Apo lunged forward and took first blood, raking both of her enemy’s arms with her talons. The other vampire fell back, screeching in pain, and then Apo was on her, tearing chunks of flesh with her claws and her teeth. The mass underneath her shifted and she hit the ground as a flock of bats tried to bite her and wriggle away.
She growled and snarled, swiping at them, eyes catching one that moved with too much purpose to be a wild animal. She leapt and shredded one of its wings, sending it spiraling to the ground where it turned back to its humanoid form, crouched down, red eyes glowering up at her.
“You have no idea who you’re-”
Apo didn’t let her finish that sentence. She had no time to think, her adversary’s wounds were already closing. A month of pent up fear and aggression mixed with the rush of the blood she’d drank, and she allowed the monster out one last time please make this the last time.
Her world fractured into images.
Her quarry trying to escape into the house.
Her claws grasping flesh, tearing flesh. Her own flesh being torn.
Her claws breaking as the blood in her system ran low.
The other vampire standing over her, wounds steaming, rage in her eyes.
The axe on the ground behind her. The axe in her hand. The axe in her enemy’s head.
The stake in her enemy’s heart.
The scream in her own heart, a monster mourning the kin it had just killed with its own hands.
The long silence that followed the kill.
What have I done, the darkness in her screamed. Louder, far louder, than when she’d believed she’d killed Avid.

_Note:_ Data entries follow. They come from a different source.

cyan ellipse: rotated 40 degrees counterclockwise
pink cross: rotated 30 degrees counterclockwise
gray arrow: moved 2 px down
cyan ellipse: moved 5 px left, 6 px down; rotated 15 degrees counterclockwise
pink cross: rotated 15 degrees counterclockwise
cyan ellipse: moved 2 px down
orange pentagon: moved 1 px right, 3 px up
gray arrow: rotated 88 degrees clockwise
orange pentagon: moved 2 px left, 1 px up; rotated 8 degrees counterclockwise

“Why do I have to care about killing a monster?” she rasped aloud. “Just because I’m one of them? I did what I had to.”
She was our kin. We’re a monster too.
A moan of pain from the house broke them from their trance. “Hey!” Apo yelled, stumbling over to the door. “I… can I come in? I need to help!”
No response. Curse this curse! They rounded the house towards one of the shuttered windows around the side. “Please! I want to help, but I can’t enter unless you say I can!”

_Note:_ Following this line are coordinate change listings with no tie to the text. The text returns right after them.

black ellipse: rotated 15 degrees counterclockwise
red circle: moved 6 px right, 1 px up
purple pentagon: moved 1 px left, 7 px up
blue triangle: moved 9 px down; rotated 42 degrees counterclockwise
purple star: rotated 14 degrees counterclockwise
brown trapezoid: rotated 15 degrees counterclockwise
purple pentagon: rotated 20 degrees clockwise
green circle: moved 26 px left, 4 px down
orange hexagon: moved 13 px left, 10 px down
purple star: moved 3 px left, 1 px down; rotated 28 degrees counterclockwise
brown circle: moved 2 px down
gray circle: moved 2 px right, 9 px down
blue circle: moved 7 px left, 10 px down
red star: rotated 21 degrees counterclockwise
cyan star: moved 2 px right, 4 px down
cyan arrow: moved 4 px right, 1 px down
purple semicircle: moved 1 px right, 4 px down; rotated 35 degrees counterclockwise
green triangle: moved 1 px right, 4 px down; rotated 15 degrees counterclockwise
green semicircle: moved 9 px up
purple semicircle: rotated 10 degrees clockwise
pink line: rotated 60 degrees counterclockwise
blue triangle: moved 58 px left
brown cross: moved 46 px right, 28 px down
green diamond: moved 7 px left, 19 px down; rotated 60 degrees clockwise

“Please…” a hoarse voice said. “Please… protect her. My daughter…”
“I need permission to come in!” Apo tried their hardest not to let the desperate rage into their voice.

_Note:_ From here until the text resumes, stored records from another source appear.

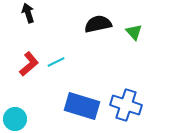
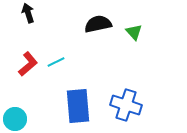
red L-shape: moved 1 px left
blue rectangle: moved 4 px left; rotated 68 degrees clockwise
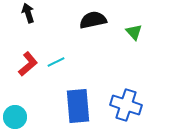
black semicircle: moved 5 px left, 4 px up
cyan circle: moved 2 px up
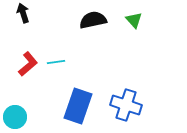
black arrow: moved 5 px left
green triangle: moved 12 px up
cyan line: rotated 18 degrees clockwise
blue rectangle: rotated 24 degrees clockwise
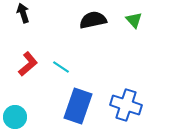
cyan line: moved 5 px right, 5 px down; rotated 42 degrees clockwise
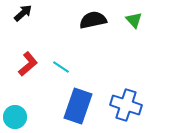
black arrow: rotated 66 degrees clockwise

“It’s too late for me… but… she…”
Stop wasting my time! Did all that rambling count as an invitation or not? Apo decided to chance it, and ran back to the door. She took a deep breath, and pushed.
Her body allowed her to enter.
The cabin’s entrance was in disarray; tools scattered all over the floor, shoes thrown against the wall. On the far side, she saw stairs leading to the upper floor. And nearby, in a makeshift kitchen and dining room-
A middle-aged man and woman, now unconscious, bleeding out from wounds to their chest and neck. There was no saving them now, not without a doctor. Maybe with a blood transfusion-
No. Never again.
That sense of a new vampire wasn’t coming from them. She walked carefully up the stairs, stumbling a little as she felt some of the wounds on her arms close up. There were two bedrooms up there.
One of them had the door ajar, a trail of blood leading inside. Apo carefully stepped inside.
A blond girl, looking a few years younger than Apo, sat on a makeshift bed sobbing, back turned away from the door. Crusted blood adorned her neck, and from the slight pallor of her skin, Apo knew this was the new vampire she’d sought.
She grasped one of the two remaining stakes in her belt. The girl wasn’t a monster now, but she’d been damned to a life Apo didn’t wish on anyone. All of the vampires had been normal, themselves at first, but between the instincts, the thirst, and the way humans reacted to them, they’d all lost themselves. Even Shelby, even Drift. Even Apo herself.
It would be far kinder to spare this one that fate.
Apo stepped forward, stake at the ready. The girl turned to face them, eyes hollow, desperate, pleading, crusted blood on her lower face. Then, the girl spoke.
“I’m so hungry.”
Apo shut her eyes. Damn it.
She dropped the stake, and let the girl pull her into a hug.